*Exercise*. From the line with "el régimen cubano?" to the line with "τελευταία στιγμή", retype each line exactly as it stands in the records below, but skip the pictures.

*The input*.
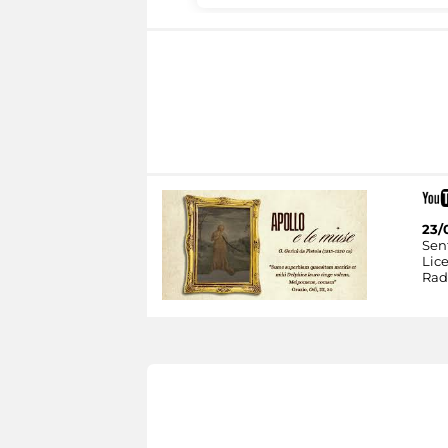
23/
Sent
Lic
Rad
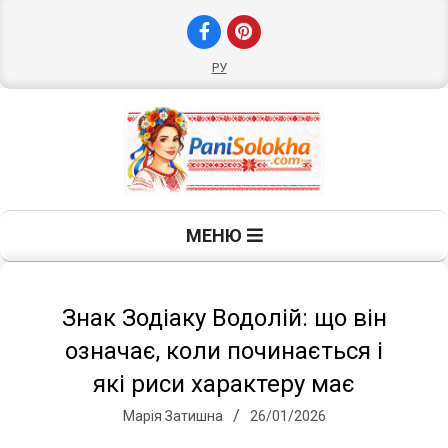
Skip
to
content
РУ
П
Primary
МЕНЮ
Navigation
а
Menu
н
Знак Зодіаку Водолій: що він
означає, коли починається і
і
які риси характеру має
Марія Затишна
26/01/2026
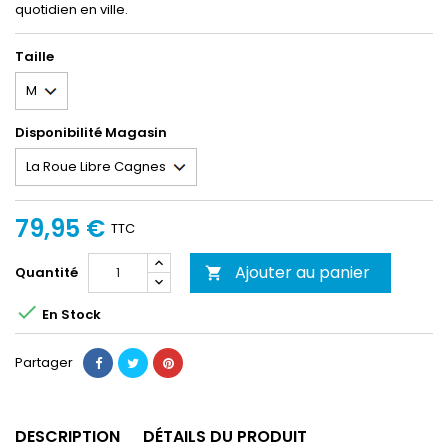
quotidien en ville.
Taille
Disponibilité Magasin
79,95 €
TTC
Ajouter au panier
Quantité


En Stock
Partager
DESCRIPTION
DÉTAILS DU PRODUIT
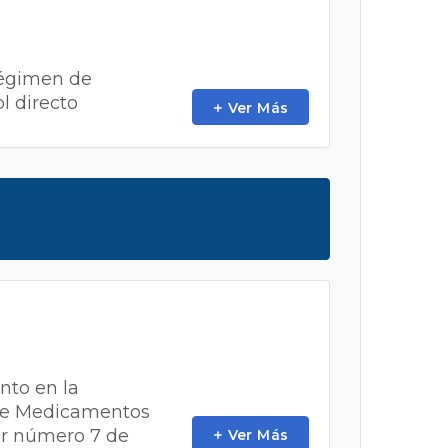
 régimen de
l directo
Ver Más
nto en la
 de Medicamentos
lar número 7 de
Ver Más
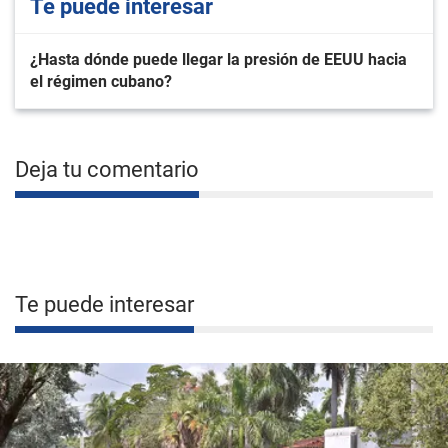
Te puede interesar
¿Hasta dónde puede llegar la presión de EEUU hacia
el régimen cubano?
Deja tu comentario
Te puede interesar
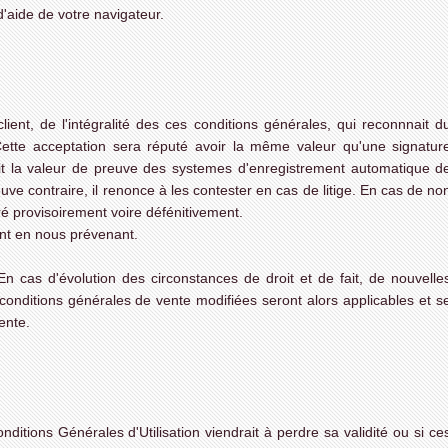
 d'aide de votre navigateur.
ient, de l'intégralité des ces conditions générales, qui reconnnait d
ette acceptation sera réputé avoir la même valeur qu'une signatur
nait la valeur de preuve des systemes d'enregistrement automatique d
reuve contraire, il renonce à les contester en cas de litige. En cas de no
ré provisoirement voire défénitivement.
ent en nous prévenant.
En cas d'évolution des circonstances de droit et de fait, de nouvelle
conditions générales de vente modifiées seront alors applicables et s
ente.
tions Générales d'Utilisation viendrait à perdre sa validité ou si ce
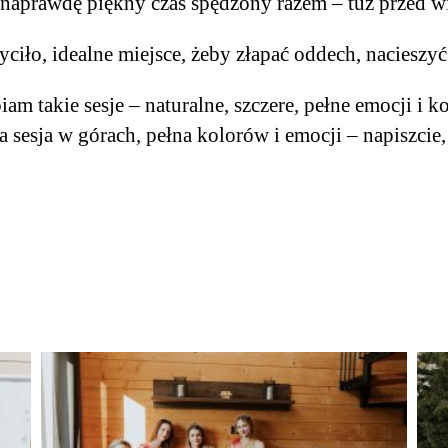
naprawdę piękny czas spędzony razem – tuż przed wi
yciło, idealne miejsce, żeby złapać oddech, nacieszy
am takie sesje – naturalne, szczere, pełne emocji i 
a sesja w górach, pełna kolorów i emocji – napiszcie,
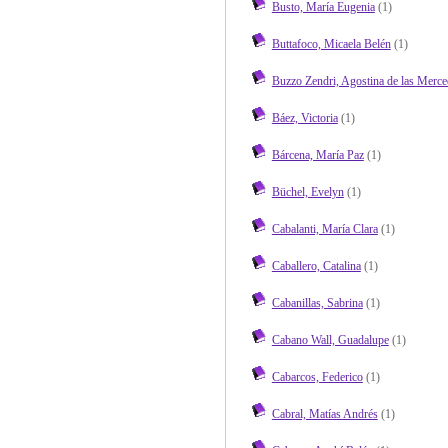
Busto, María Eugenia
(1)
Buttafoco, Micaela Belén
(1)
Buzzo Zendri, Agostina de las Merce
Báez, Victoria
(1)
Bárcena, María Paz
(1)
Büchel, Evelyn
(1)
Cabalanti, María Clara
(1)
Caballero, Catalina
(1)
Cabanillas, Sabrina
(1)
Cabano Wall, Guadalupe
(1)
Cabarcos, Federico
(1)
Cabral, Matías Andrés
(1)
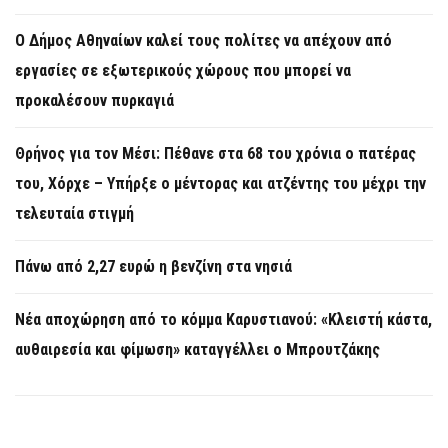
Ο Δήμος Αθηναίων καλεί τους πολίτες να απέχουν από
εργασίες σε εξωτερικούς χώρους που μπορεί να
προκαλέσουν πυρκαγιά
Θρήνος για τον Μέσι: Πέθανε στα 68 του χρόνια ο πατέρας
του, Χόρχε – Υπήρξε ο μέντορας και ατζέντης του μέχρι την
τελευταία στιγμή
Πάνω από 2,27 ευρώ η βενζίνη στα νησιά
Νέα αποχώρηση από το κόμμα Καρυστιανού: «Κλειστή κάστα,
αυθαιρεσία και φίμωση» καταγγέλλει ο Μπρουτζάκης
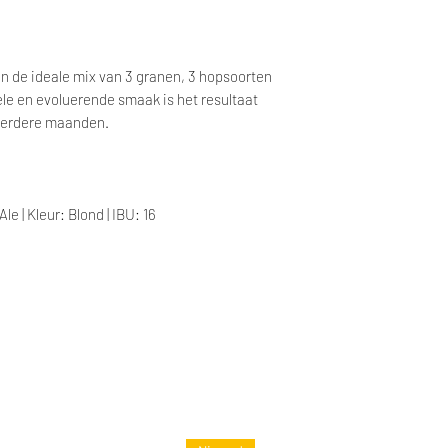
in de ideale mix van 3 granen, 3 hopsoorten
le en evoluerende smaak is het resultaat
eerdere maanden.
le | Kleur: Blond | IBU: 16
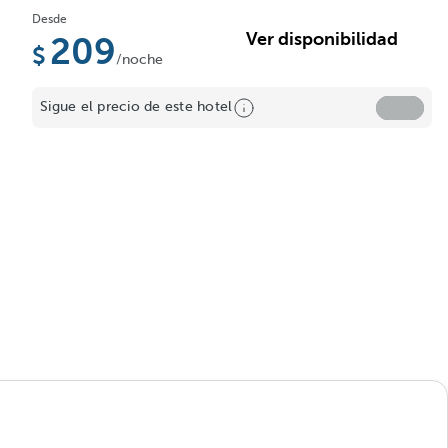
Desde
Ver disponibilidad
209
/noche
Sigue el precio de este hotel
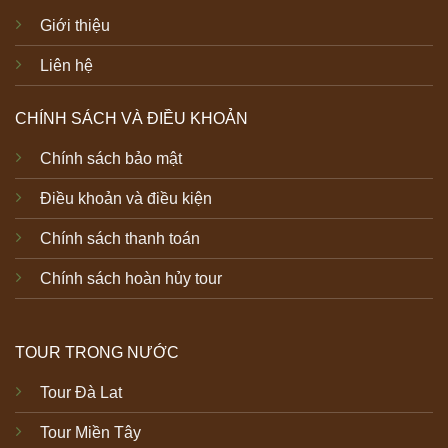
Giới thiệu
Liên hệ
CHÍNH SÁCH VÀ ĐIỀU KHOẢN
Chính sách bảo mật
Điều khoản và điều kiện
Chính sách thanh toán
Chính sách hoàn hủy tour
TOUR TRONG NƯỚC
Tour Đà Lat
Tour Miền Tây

...

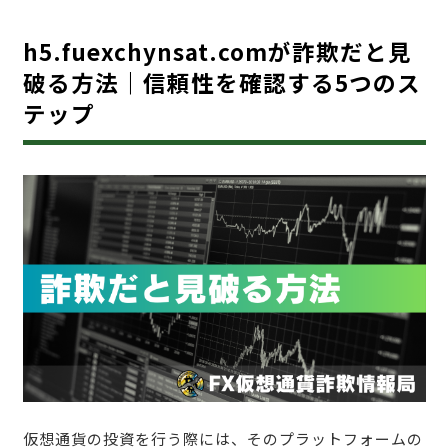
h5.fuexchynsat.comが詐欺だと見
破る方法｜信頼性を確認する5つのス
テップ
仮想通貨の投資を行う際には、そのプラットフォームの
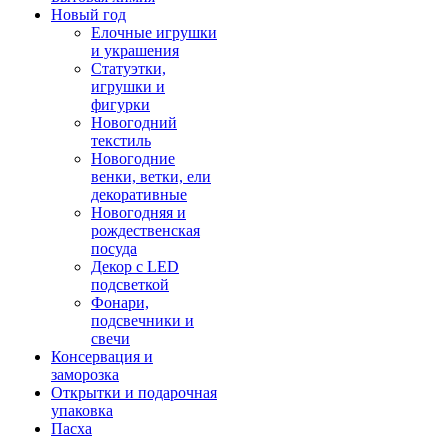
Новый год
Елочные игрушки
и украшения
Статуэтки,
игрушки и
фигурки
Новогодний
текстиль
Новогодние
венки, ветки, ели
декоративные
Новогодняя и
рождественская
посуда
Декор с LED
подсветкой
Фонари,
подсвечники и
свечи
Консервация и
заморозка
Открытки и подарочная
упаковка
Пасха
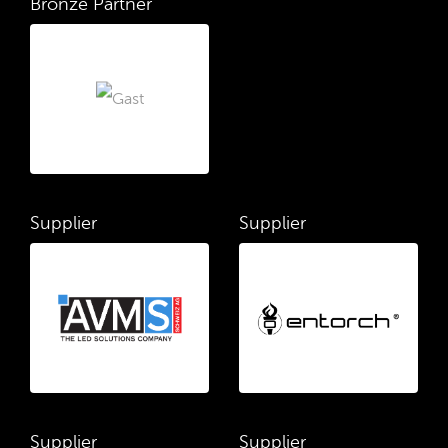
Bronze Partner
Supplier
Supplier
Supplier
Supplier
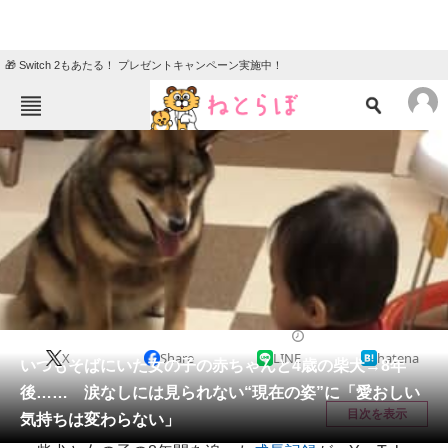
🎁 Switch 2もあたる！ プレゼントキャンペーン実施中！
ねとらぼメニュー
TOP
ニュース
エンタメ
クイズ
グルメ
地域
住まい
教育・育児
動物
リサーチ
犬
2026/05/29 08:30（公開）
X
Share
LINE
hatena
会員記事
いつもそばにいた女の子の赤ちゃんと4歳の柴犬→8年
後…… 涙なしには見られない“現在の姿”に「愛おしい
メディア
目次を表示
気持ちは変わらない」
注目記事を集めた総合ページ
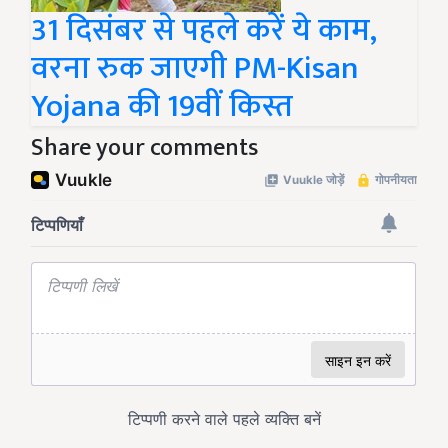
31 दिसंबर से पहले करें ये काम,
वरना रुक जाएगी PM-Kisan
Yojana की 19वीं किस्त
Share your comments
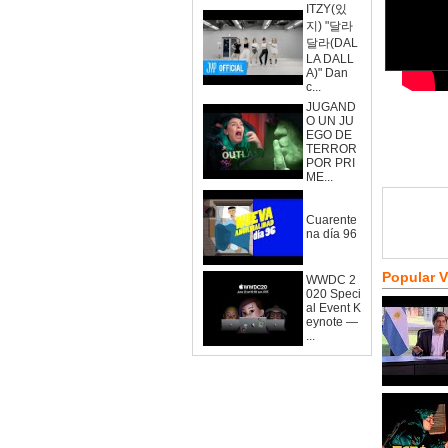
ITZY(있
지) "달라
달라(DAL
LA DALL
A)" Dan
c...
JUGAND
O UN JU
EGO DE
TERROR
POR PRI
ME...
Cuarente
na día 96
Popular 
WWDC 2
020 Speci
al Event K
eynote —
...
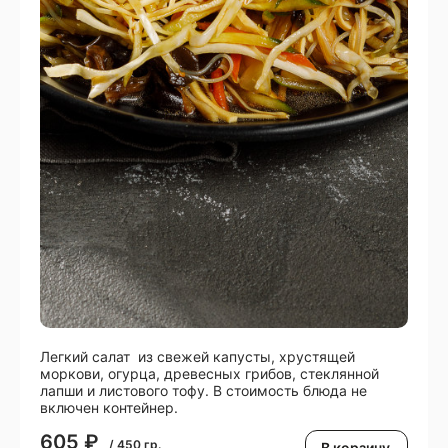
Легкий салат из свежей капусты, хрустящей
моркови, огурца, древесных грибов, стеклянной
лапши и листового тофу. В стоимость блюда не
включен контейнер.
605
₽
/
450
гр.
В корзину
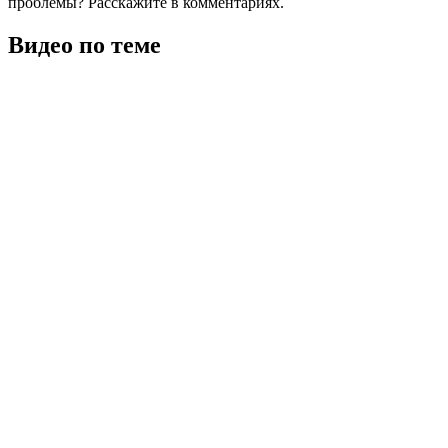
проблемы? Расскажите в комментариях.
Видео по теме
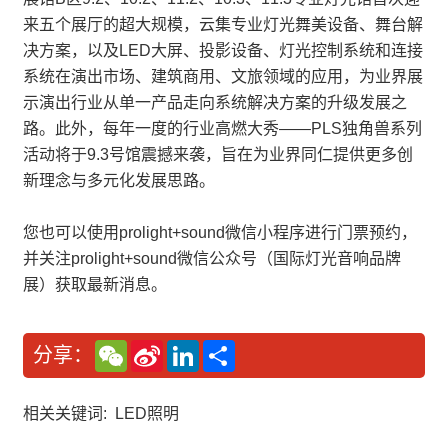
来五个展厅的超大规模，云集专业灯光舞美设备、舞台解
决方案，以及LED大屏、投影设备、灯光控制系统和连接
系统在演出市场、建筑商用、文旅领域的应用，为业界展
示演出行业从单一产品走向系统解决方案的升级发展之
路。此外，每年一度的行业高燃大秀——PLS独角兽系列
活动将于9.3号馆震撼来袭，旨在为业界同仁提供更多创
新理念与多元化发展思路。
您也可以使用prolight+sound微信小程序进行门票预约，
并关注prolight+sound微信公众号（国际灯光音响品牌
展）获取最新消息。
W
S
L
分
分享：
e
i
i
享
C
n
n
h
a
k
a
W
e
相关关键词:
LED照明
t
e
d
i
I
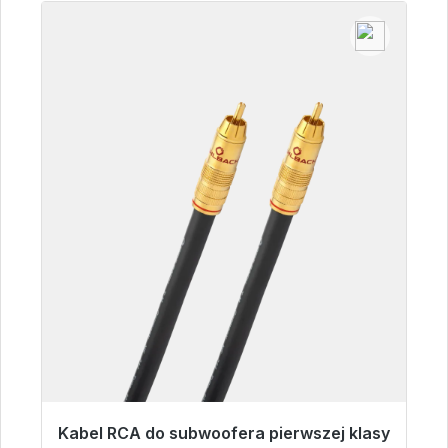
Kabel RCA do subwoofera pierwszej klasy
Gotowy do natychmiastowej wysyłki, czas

*Worked solution*.
el régimen cubano?
Deja tu comentario
Te puede interesar
 d'aide de votre navigateur.
ient, de l'intégralité des ces conditions générales, qui reconnnait d
ette acceptation sera réputé avoir la même valeur qu'une signatur
nait la valeur de preuve des systemes d'enregistrement automatique d
reuve contraire, il renonce à les contester en cas de litige. En cas de no
ré provisoirement voire défénitivement.
ent en nous prévenant.
En cas d'évolution des circonstances de droit et de fait, de nouvelle
conditions générales de vente modifiées seront alors applicables et s
ente.
tions Générales d'Utilisation viendrait à perdre sa validité ou si ce
naprawdę piękny czas spędzony razem – tuż przed wi
yciło, idealne miejsce, żeby złapać oddech, nacieszy
am takie sesje – naturalne, szczere, pełne emocji i 
a sesja w górach, pełna kolorów i emocji – napiszcie,
Busto, María Eugenia
(1)
Buttafoco, Micaela Belén
(1)
Buzzo Zendri, Agostina de las Merce
Báez, Victoria
(1)
Bárcena, María Paz
(1)
Büchel, Evelyn
(1)
Cabalanti, María Clara
(1)
Caballero, Catalina
(1)
Cabanillas, Sabrina
(1)
Cabano Wall, Guadalupe
(1)
Cabarcos, Federico
(1)
Cabral, Matías Andrés
(1)
Ο Δήμος Αθηναίων καλεί τους πολίτες να απέχουν από
εργασίες σε εξωτερικούς χώρους που μπορεί να
προκαλέσουν πυρκαγιά
Θρήνος για τον Μέσι: Πέθανε στα 68 του χρόνια ο πατέρας
του, Χόρχε – Υπήρξε ο μέντορας και ατζέντης του μέχρι την
τελευταία στιγμή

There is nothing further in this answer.